* [INSTRUCTIONS TO FOLLOW]:
Taking the data below, please print only the lines from the line holding "[option] (698, 314)" to the line holding "For every named", inclusive, with pictures omitted.
+++ SUPPLIED MATERIAL
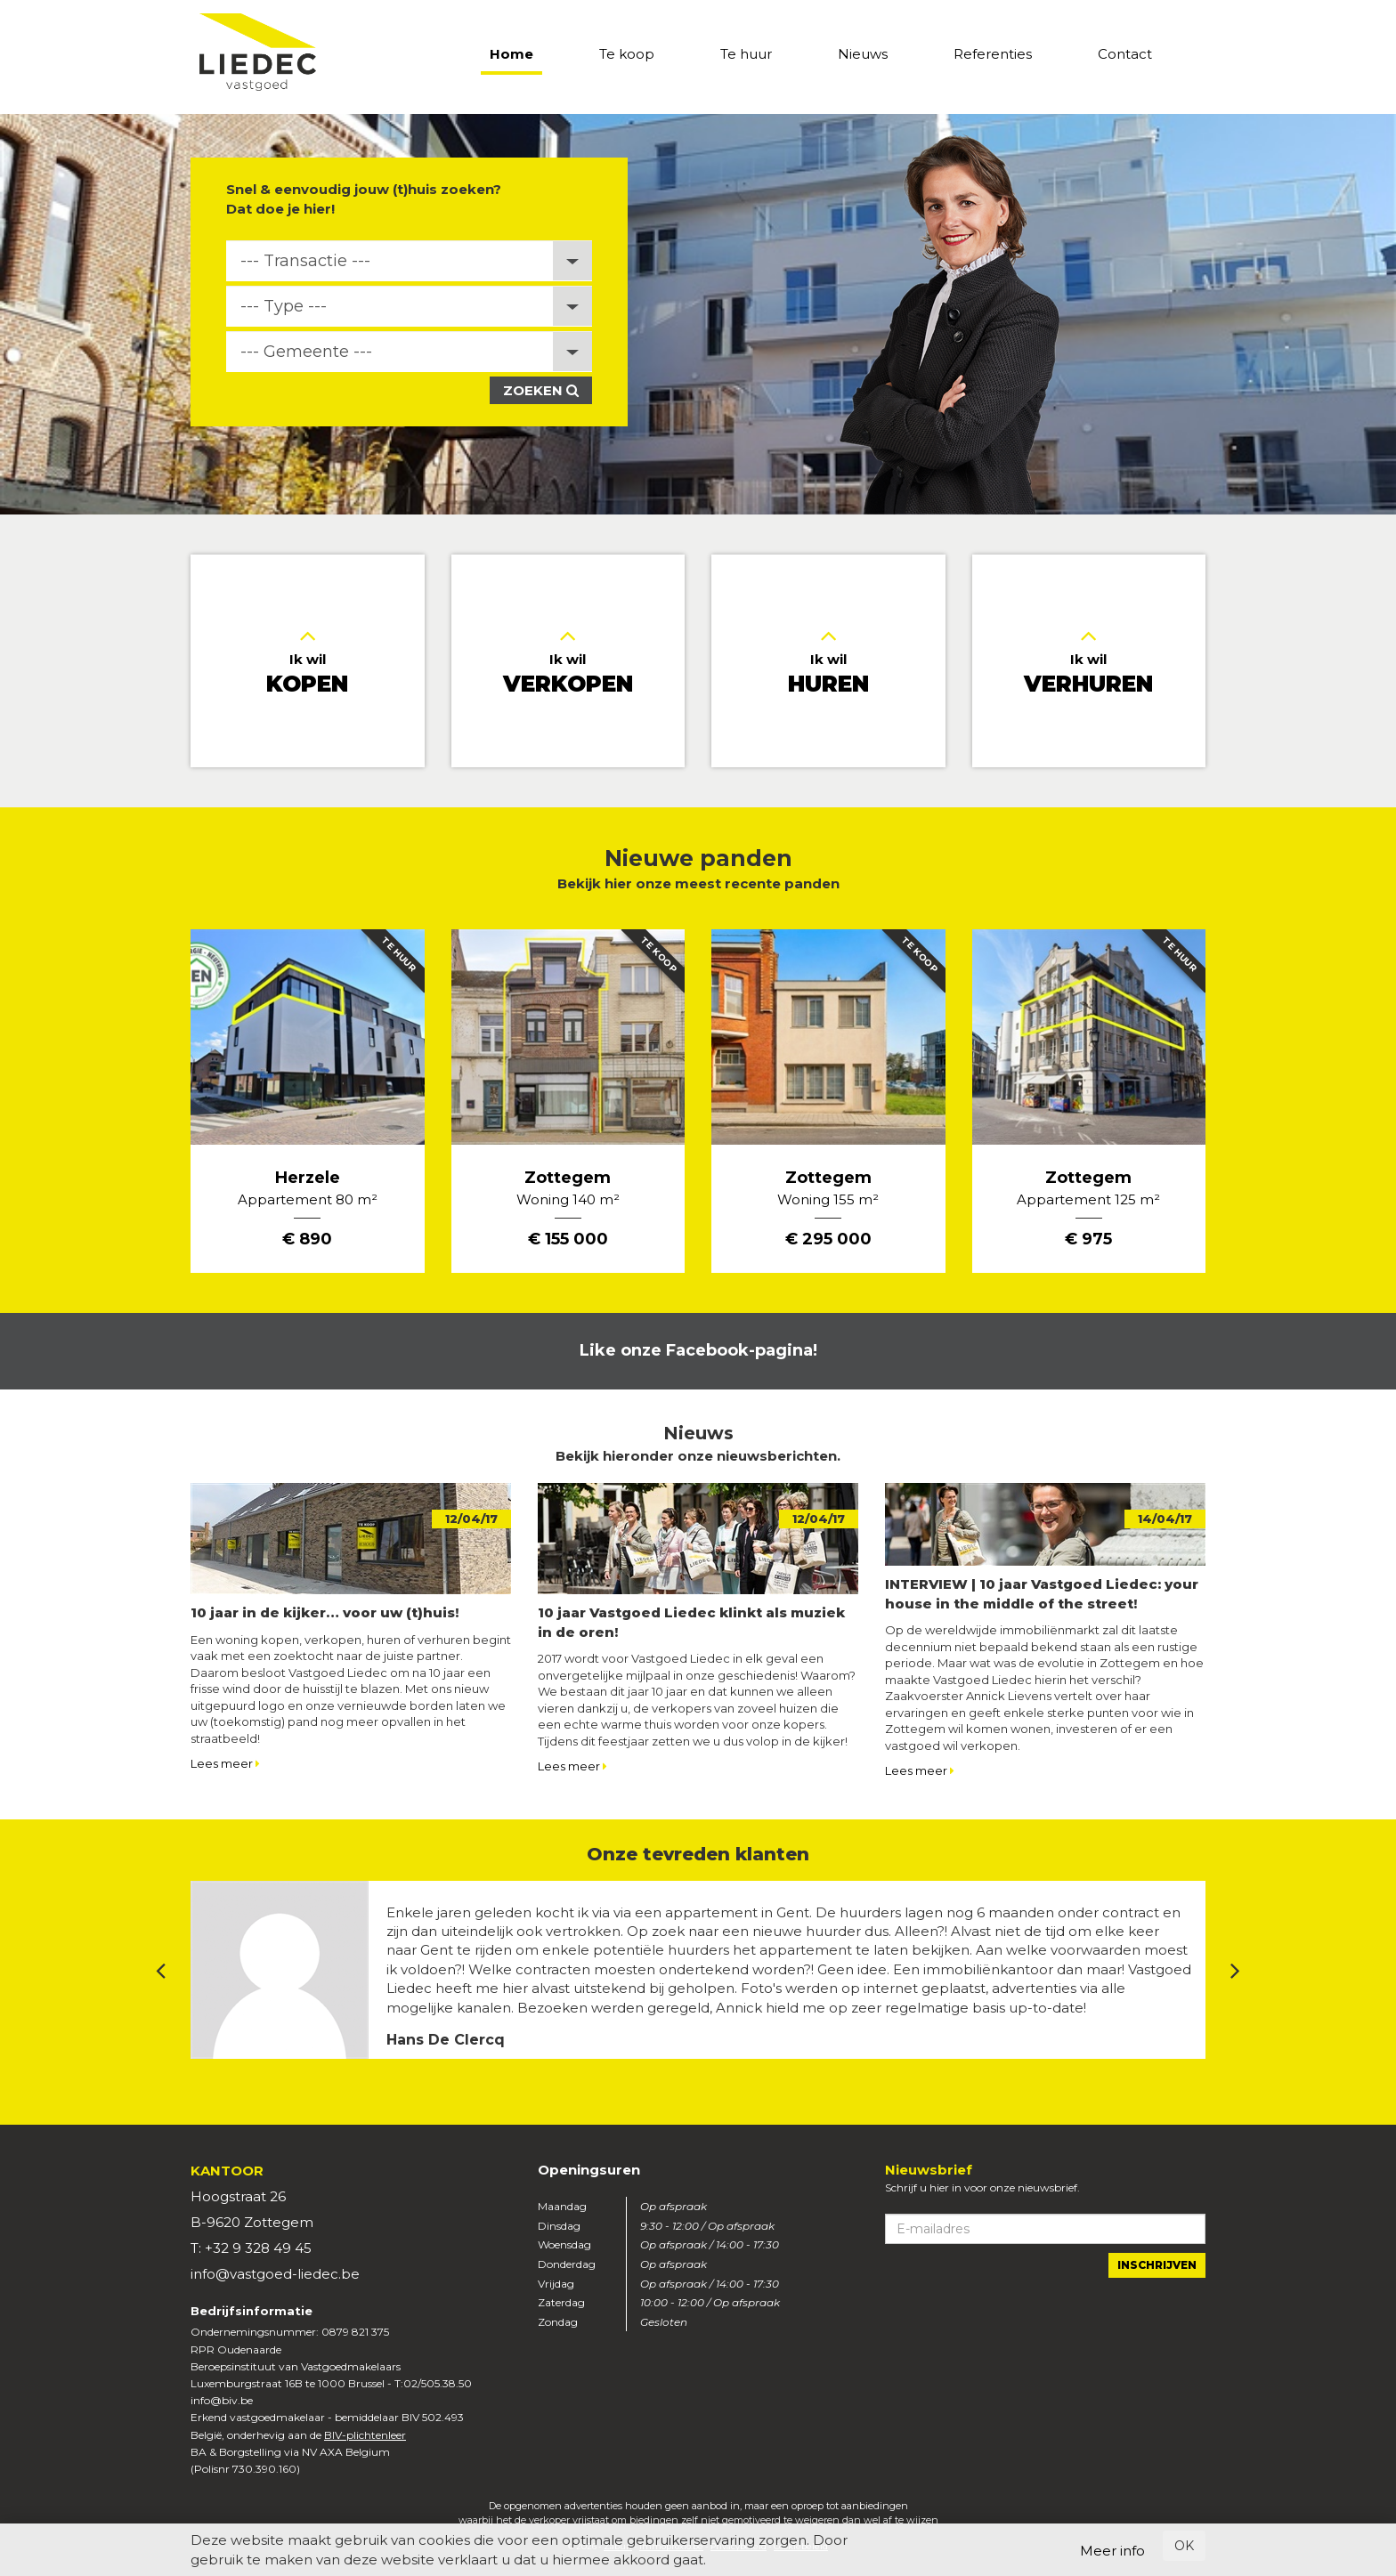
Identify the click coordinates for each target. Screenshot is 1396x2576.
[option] (698, 314)
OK (1184, 2546)
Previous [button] (160, 1970)
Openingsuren (589, 2169)
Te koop (626, 53)
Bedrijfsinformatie (251, 2311)
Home (511, 53)
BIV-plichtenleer (365, 2435)
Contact (1125, 53)
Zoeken (541, 390)
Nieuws (863, 53)
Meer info (1112, 2550)
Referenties (993, 53)
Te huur (746, 53)
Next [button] (1235, 1970)
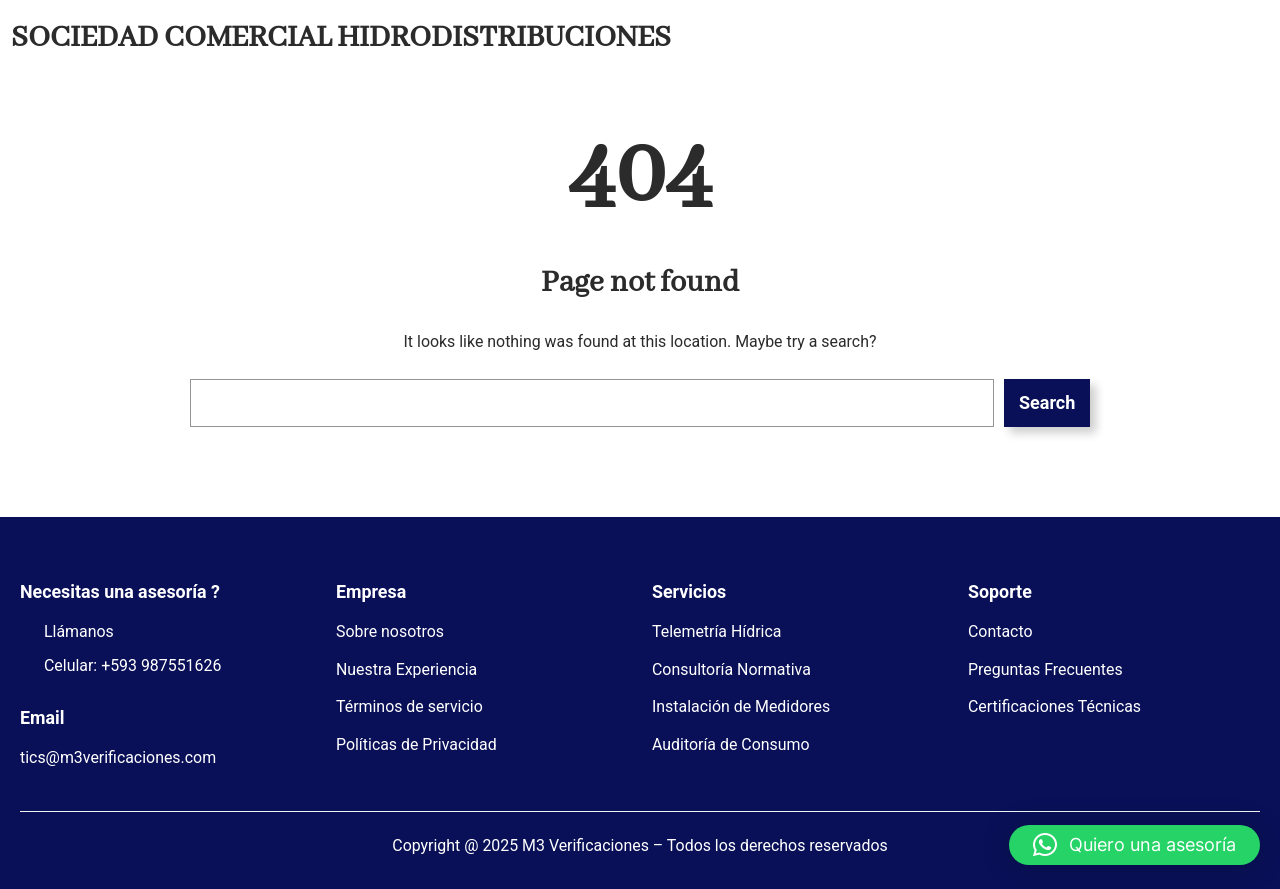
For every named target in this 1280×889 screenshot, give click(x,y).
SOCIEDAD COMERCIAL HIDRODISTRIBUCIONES (341, 38)
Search (1047, 402)
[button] (1134, 845)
++++++
* [WRITTEN ANSWER]:
[option] (698, 314)
OK (1184, 2546)
Previous [button] (160, 1970)
Openingsuren (589, 2169)
Te koop (626, 53)
Bedrijfsinformatie (251, 2311)
Home (511, 53)
BIV-plichtenleer (365, 2435)
Contact (1125, 53)
Zoeken (541, 390)
Nieuws (863, 53)
Meer info (1112, 2550)
Referenties (993, 53)
Te huur (746, 53)
Next [button] (1235, 1970)
For every named target in this 1280×889 screenshot, give click(x,y).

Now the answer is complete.